** YOUR OBJECTIVE **
Say how many lines of the listing below include the string "auch" and add nothing else.

###

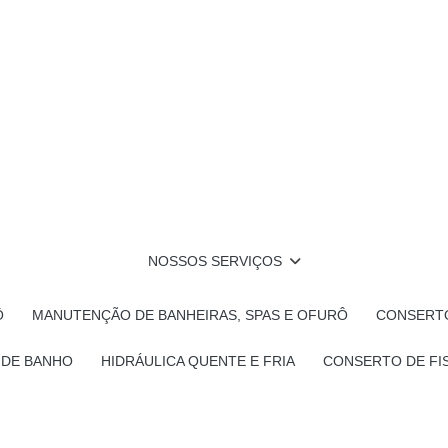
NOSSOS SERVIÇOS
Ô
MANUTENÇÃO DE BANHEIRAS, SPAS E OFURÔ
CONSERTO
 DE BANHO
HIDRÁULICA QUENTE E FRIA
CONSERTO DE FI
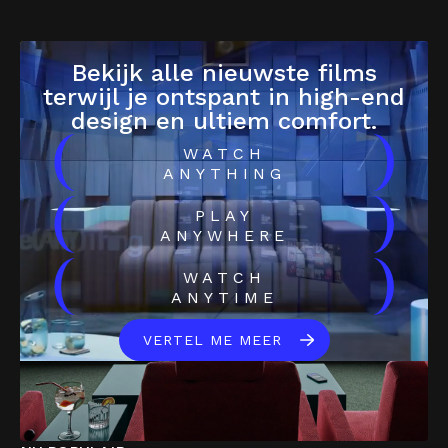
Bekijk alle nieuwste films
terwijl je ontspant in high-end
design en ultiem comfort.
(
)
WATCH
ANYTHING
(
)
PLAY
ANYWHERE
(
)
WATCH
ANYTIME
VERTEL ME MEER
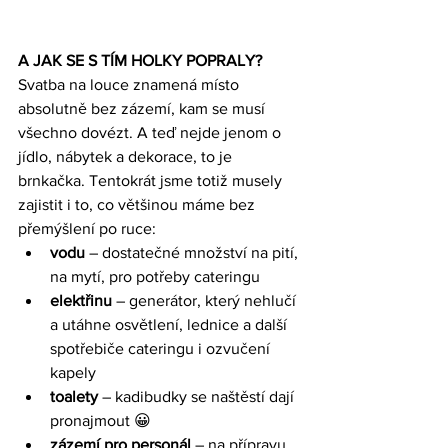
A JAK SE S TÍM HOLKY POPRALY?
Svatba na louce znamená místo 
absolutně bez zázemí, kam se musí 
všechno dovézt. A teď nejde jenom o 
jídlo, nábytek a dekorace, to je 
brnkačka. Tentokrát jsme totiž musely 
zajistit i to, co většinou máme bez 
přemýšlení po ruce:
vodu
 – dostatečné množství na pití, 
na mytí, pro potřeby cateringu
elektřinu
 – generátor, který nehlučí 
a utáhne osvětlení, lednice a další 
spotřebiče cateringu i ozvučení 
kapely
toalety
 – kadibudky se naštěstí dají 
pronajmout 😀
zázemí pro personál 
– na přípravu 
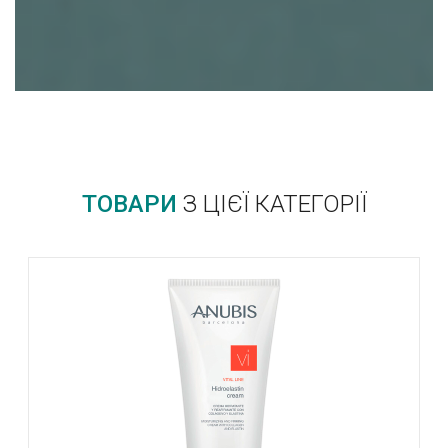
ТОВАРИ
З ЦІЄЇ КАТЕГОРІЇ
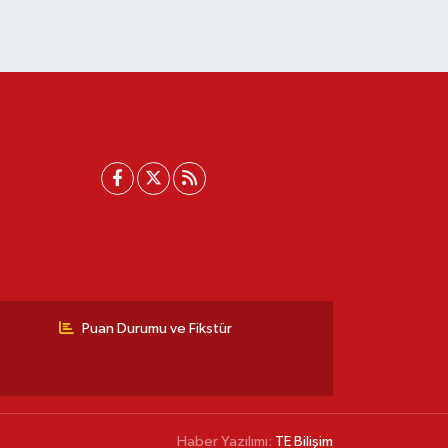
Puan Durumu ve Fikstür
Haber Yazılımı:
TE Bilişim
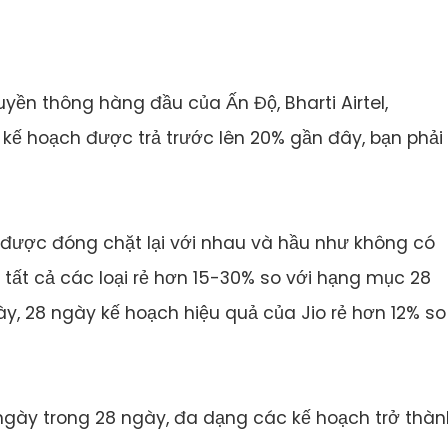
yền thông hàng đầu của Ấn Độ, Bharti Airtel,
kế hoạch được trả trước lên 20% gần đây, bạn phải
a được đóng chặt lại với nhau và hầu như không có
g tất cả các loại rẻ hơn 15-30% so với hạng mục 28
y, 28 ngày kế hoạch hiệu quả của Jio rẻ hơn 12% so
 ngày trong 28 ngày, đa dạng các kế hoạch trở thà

###

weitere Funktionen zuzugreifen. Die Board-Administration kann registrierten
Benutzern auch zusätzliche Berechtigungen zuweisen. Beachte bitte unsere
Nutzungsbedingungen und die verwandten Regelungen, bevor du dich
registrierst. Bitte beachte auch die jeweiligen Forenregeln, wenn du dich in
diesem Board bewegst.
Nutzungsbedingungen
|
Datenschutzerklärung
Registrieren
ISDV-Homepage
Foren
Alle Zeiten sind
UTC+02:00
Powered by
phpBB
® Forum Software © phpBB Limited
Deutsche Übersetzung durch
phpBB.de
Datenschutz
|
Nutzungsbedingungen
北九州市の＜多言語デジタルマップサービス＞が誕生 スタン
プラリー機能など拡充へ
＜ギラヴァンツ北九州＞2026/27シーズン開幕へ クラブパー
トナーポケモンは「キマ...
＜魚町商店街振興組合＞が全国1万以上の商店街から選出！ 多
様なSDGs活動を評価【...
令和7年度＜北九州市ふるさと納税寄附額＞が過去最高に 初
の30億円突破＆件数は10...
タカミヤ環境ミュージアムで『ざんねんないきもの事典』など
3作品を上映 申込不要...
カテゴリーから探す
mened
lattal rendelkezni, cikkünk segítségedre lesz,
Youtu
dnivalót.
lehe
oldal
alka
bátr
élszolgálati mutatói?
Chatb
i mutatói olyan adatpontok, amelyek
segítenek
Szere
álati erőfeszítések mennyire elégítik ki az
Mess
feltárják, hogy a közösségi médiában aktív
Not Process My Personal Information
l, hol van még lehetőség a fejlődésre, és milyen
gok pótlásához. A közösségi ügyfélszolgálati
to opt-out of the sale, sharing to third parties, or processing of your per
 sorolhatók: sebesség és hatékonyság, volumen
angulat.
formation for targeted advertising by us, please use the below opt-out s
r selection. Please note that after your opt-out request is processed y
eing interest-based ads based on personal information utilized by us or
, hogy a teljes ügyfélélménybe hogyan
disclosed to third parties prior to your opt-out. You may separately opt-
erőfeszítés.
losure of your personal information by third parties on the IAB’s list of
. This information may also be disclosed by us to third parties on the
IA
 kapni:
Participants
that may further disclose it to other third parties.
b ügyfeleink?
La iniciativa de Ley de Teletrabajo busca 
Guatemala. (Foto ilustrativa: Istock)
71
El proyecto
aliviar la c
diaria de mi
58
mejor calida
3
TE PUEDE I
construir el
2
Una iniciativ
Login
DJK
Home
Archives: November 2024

###

** TASK RESULT **
2